Kemudian kedua insan itu mendekati sang buah hati yang sedang sibuk dengan bacaan komiknya. Sang ibu dengan penuh kelembutan dan kasih aynng membelai kepala si satria mungil itu.
" sal, ini adalah Iqbal Haidar El Fahmi, yang kelak akan menjadi kebanggaan banyak orang, dengan mewarisi kelembutan hati dari seorang ibundanya, dan keintelekan rintisan dari ayahandanya."       

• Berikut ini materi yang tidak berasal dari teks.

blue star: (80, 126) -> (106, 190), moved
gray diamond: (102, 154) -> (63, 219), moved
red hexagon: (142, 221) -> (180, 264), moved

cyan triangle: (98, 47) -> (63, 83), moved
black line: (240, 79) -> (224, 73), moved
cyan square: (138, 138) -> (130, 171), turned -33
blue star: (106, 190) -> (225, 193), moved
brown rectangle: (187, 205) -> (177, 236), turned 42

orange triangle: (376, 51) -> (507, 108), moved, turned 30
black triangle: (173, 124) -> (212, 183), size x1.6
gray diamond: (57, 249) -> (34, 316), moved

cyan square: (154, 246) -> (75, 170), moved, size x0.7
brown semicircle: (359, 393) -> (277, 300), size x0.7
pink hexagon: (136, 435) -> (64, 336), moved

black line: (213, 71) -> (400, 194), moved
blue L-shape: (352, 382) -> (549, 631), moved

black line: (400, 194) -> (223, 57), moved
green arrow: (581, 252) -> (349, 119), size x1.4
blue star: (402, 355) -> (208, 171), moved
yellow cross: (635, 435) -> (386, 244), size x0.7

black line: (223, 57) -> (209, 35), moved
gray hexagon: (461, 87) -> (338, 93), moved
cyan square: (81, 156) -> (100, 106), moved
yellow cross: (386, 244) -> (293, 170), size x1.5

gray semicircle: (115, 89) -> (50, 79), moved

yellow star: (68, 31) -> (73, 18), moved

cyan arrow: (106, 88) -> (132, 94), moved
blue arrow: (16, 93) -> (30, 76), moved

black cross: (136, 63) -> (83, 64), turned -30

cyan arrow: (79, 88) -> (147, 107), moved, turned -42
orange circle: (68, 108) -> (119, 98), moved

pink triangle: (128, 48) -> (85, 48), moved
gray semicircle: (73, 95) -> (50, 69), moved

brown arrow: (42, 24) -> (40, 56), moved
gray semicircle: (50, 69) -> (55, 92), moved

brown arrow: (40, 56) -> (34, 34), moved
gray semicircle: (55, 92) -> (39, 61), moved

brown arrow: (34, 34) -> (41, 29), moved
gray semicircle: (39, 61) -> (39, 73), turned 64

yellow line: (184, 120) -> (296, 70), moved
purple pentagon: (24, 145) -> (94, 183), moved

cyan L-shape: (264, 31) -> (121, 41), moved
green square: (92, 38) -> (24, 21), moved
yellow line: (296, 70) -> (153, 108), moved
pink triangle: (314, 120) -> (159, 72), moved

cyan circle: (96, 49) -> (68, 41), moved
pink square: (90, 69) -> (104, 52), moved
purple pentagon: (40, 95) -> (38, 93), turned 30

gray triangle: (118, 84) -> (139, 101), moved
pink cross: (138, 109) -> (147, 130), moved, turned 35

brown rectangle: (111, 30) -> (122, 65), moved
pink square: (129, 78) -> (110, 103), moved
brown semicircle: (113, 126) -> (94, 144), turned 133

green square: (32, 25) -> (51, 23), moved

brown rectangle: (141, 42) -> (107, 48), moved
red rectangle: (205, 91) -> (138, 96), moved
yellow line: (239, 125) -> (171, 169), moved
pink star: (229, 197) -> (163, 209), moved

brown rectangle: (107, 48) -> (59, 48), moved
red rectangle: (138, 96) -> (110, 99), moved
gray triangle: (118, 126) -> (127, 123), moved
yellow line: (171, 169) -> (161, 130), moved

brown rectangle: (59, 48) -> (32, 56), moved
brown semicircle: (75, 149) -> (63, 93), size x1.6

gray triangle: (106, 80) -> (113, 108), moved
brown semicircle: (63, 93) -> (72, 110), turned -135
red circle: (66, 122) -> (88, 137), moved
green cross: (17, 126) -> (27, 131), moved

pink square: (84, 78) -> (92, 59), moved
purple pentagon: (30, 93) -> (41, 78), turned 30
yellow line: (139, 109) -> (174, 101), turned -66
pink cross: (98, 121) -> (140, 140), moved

            Senyap semakin menelan, keheningan melaun merasuk di dalam diri setiap insan yang telelap dipelukan sang malam. Hafidz bersimbah dalam sujud tengah malamnya, megucurkan airmata dan terus memanjatkan do'anya. Do'a untuk keselamatan dirinya, kedua orangtuanya, anak istrinya, keluarganya, sahabat, teman, serta saudara muslim muslimat.
            Mata hafidz tak kunjung henti meneteskan airmata, lelapnya sang bidadari yang memeluk hangat si satria kecil meberikan keteduhan tersendiri bagi dirinya.
“Mensejahterkan rakyat, meratakan keadilan, menjunjung tinggi kebenaran serta menumpas segala Korupsi Kolusi dan Nepotisme”. Kata itu yang dulu kerap diucapkan dalam setiap orasinya. Kini Hafidz akan memulai untuk melangkah lagi menyongsong ritme yang sempat terhenti. Ritme yang terhenti oleh teguran illahi, jarinya yang melupuh akibat bara rokok mungkin adalah peringatan untuk tidak mendzolimi kehidupan ini.
" ini adalah anugrah terindah, senyuman yang meneduhkan hatiku, tak seidikitpun kata cercaan kau lontarkan walaupun aku bersalah, dulu hingga sekarang kau masih yang ku kagumi, kepolosan serta kanggunanmulah yang meracuniku hingga daku terbuai untuk mendapatkanmu, dulu kini dan nanti kau adalah mawar yang takkan layu walupun terlampau waktu, semerbakmu akan senantiasa mewangi dalam lubuk hatiku, kini kita dikaruniai satria penghibur lara peneman sepi, buah hati yang senantiasa kita sayangi, kita akan selalu bersama mengarungi ganasnya sang waktu, aku akan setegar karang untuk melindungi dan menjaga kalian, satria dan bidadariku, walaupun aku tergeming oleh ombak tapi semangat dan kehangatan cinta kita yang akan mengkuatkan ku."
            Untaian semburat itu yang mengiringi sembab mata untuk terlelap malam, untaian untuk anugrah terindah dalam hidupnya. Besok adalah waktu dimana seorang Hafidz fahmi akan menjalankan jalan yang sempat terhenti, jalan untuk memulai membenarkan moral, moral yang dari hari kehari semakin mencarut oleh kehidupan hendoisme. Berat derapan itu akan dimulainya, tidak hanya pinggiran yang akan diubahnya tapi juga teman dewan sejajar dengan dirinya. Sebagai pemimpin yang dipercayai rakyat dirinya akan mengemban tanggung jawab yang berat.